**Directions**.
Would you print every entry below exactly as written, omitting the images?

**Task inputs**.

___

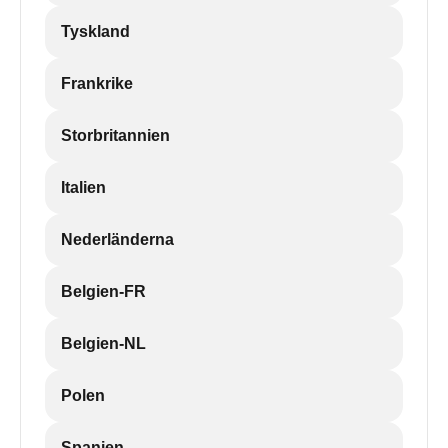
Tyskland
Frankrike
Storbritannien
Italien
Nederländerna
Belgien-FR
Belgien-NL
Polen
Spanien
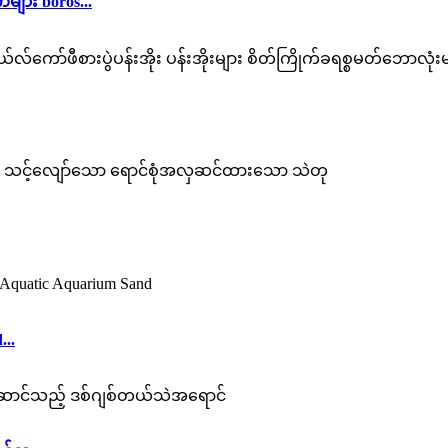
ား boros...
..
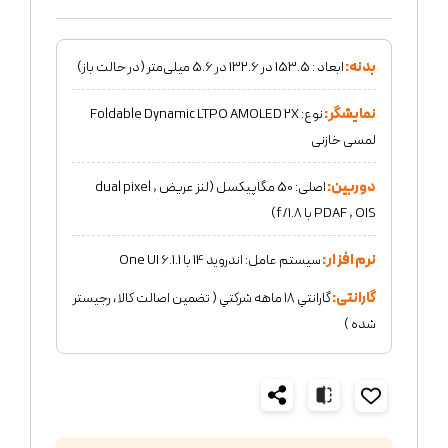
بدنه:
ابعاد : 153.5 در 132.6 در 5.6 میلی‌متر (در حالت باز)
نمایشگر:
نوع: Foldable Dynamic LTPO AMOLED 2X
لمسی خازنی
دوربین:
اصلی: 50 مگاپیکسل (لنز عریض , dual pixel
PDAF , OIS با f/1.8)
نرم افزار:
سیستم‌ عامل: اندروید 14 با One UI 6.1.1
گارانتی:
گارانتي ١٨ ماهه شركتي ( تضمين اصالت كالا ، رجيستر
شده )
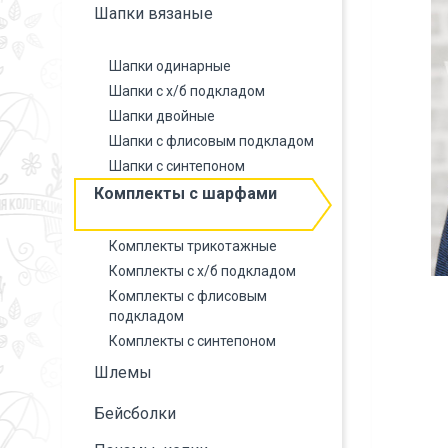
Шапки вязаные
Шапки одинарные
Шапки с х/б подкладом
Шапки двойные
Шапки с флисовым подкладом
Шапки с синтепоном
Комплекты с шарфами
Комплекты трикотажные
Комплекты с х/б подкладом
Комплекты с флисовым
подкладом
Комплекты с синтепоном
Шлемы
Бейсболки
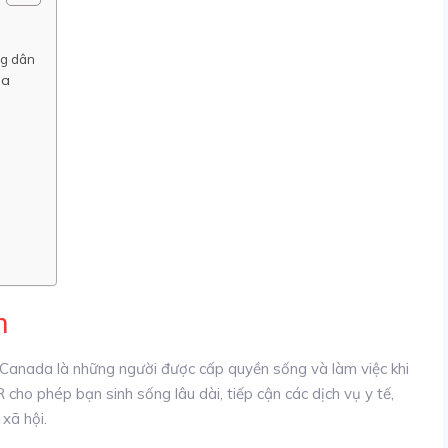
ng dân
da
n
anada là những người được cấp quyền sống và làm việc khi
ho phép bạn sinh sống lâu dài, tiếp cận các dịch vụ y tế,
 xã hội.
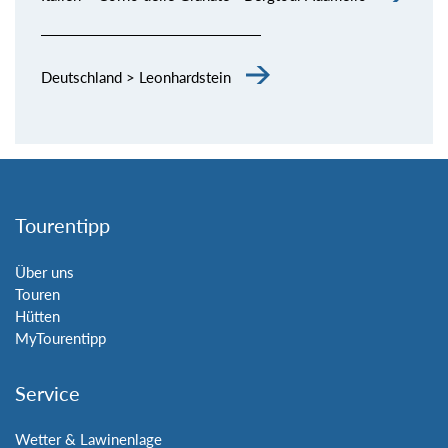
Deutschland > Leonhardstein
Tourentipp
Über uns
Touren
Hütten
MyTourentipp
Service
Wetter & Lawinenlage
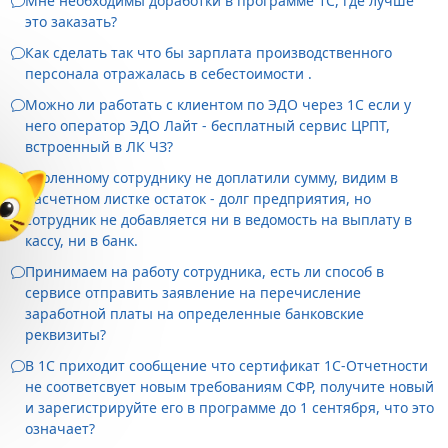
Мне необходимы доработки в программе 1С, где лучше
это заказать?
Как сделать так что бы зарплата производственного
персонала отражалась в себестоимости .
Можно ли работать с клиентом по ЭДО через 1С если у
него оператор ЭДО Лайт - бесплатный сервис ЦРПТ,
встроенный в ЛК ЧЗ?
Уволенному сотруднику не доплатили сумму, видим в
расчетном листке остаток - долг предприятия, но
сотрудник не добавляется ни в ведомость на выплату в
кассу, ни в банк.
Принимаем на работу сотрудника, есть ли способ в
сервисе отправить заявление на перечисление
заработной платы на определенные банковские
реквизиты?
В 1С приходит сообщение что сертификат 1С-Отчетности
не соответсвует новым требованиям СФР, получите новый
и зарегистрируйте его в программе до 1 сентября, что это
означает?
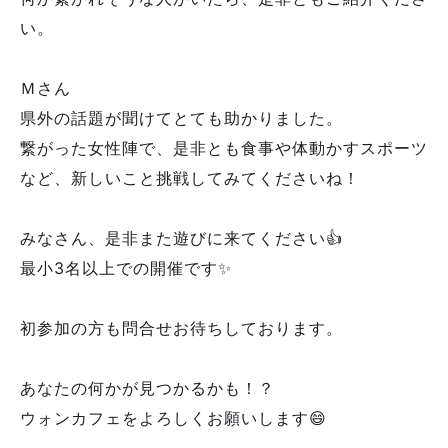
い。
Ｍさん
県外の話題が聞けてとても助かりました。
繋がった女性陣で、是非とも食事や体動かすスポーツ
など、新しいこと挑戦してみてくださいね！
みなさん、是非また遊びに来てください👍
最小3名以上での開催です✨
初参加の方も問合せお待ちしております。
あなたの何かが見つかるかも！？
ウォンカフェをよろしくお願いします😄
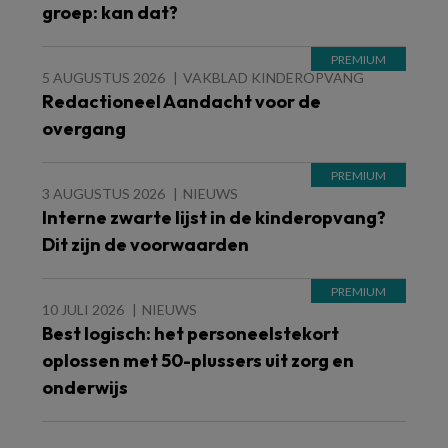
groep: kan dat?
5 AUGUSTUS 2026
VAKBLAD KINDEROPVANG
Redactioneel Aandacht voor de
overgang
3 AUGUSTUS 2026
NIEUWS
Interne zwarte lijst in de kinderopvang?
Dit zijn de voorwaarden
10 JULI 2026
NIEUWS
Best logisch: het personeelstekort
oplossen met 50-plussers uit zorg en
onderwijs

___

**Problem solution**.
Tyskland
Frankrike
Storbritannien
Italien
Nederländerna
Belgien-FR
Belgien-NL
Polen
Spanien
ား boros...
..
بدنه:
ابعاد : 153.5 در 132.6 در 5.6 میلی‌متر (در حالت باز)
نمایشگر:
نوع: Foldable Dynamic LTPO AMOLED 2X
لمسی خازنی
دوربین:
اصلی: 50 مگاپیکسل (لنز عریض , dual pixel
PDAF , OIS با f/1.8)
نرم افزار:
سیستم‌ عامل: اندروید 14 با One UI 6.1.1
گارانتی:
گارانتي ١٨ ماهه شركتي ( تضمين اصالت كالا ، رجيستر
شده )
Шапки вязаные
Шапки одинарные
Шапки с х/б подкладом
Шапки двойные
Шапки с флисовым подкладом
Шапки с синтепоном
Комплекты с шарфами
Комплекты трикотажные
Комплекты с х/б подкладом
Комплекты с флисовым
подкладом
Комплекты с синтепоном
Шлемы
Бейсболки
ng dân
da
n
anada là những người được cấp quyền sống và làm việc khi
ho phép bạn sinh sống lâu dài, tiếp cận các dịch vụ y tế,
 xã hội.
Deutschland > Leonhardstein
Tourentipp
Über uns
Touren
Hütten
MyTourentipp
Service
Wetter & Lawinenlage
Мне необходимы доработки в программе 1С, где лучше
это заказать?
Как сделать так что бы зарплата производственного
персонала отражалась в себестоимости .
Можно ли работать с клиентом по ЭДО через 1С если у
него оператор ЭДО Лайт - бесплатный сервис ЦРПТ,
встроенный в ЛК ЧЗ?
Уволенному сотруднику не доплатили сумму, видим в
расчетном листке остаток - долг предприятия, но
сотрудник не добавляется ни в ведомость на выплату в
кассу, ни в банк.
Принимаем на работу сотрудника, есть ли способ в
сервисе отправить заявление на перечисление
заработной платы на определенные банковские
реквизиты?
В 1С приходит сообщение что сертификат 1С-Отчетности
не соответсвует новым требованиям СФР, получите новый
и зарегистрируйте его в программе до 1 сентября, что это
означает?
い。
Ｍさん
県外の話題が聞けてとても助かりました。
繋がった女性陣で、是非とも食事や体動かすスポーツ
など、新しいこと挑戦してみてくださいね！
みなさん、是非また遊びに来てください👍
最小3名以上での開催です✨
初参加の方も問合せお待ちしております。
あなたの何かが見つかるかも！？
ウォンカフェをよろしくお願いします😄
groep: kan dat?
5 AUGUSTUS 2026
VAKBLAD KINDEROPVANG
Redactioneel Aandacht voor de
overgang
3 AUGUSTUS 2026
NIEUWS
Interne zwarte lijst in de kinderopvang?
Dit zijn de voorwaarden
10 JULI 2026
NIEUWS
Best logisch: het personeelstekort
oplossen met 50-plussers uit zorg en
onderwijs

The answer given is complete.